GOLD-LEAF. See Gold-LEAF (Encycl.) where a full account is given from Dr Lewis of the process of gold-beating. In that article, we have said that gold-leaf ought to be prepared from the finest gold; but Mr Nicholson, who, in all probability, knows much more of the matter than the author from whom our account was copied, assures us that this is a mistake, and that pure gold is too ductile to be worked between the gold-beaters' skin. The newest skins will work the finest gold, and make the thinnest leaf, because they are the smoothest. Old skins, being rough or foul, require coarser gold. The finer the gold, the more ductile; inasmuch that pure gold, when driven out by the hammer, is too soft to force itself over the irregularities, but would pass round them, and by that means become divided into narrow slips. The finest gold for this purpose has three grains of alloy in the ounce, and the coarsest twelve grains. In general, the alloy is six grains, or one eightieth part. That which is called pale gold contains three pennyweights of silver in the ounce. The alloy of leaf gold is silver, or copper, or both, and the colour is produced of various tints accordingly. Two ounces and two pennyweights of gold is delivered by the master to the workman, who, if extraordinarily skilful, returns two thousand leaves, or eighty books of gold, together with one ounce and six pennyweights of waste cuttings.
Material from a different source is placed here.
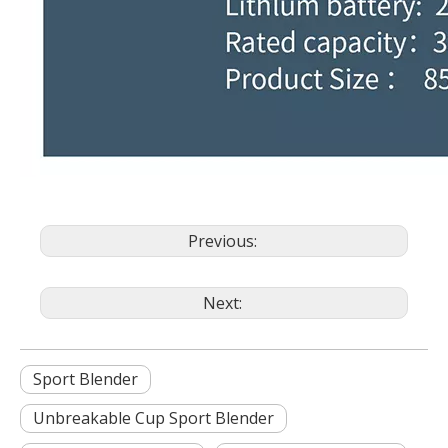
Previous:
Next:
Sport Blender
Unbreakable Cup Sport Blender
Hence one book weighs 4.8 grains; and as the leaves measure 3.3 inches in the side, the thickness of the leaf is one two hundred and eighty-two thousandth part of an inch.

The yellow metal called Dutch gold is fine brass. It is said to be made from copperplates, by cementation with calamine, without subsequent fusion. Its thickness, compared with that of leaf gold, proved as 19 to 4, and under equal surfaces it is considerably more than twice as heavy as the gold. Nicholson's Journal, Vol. 1st.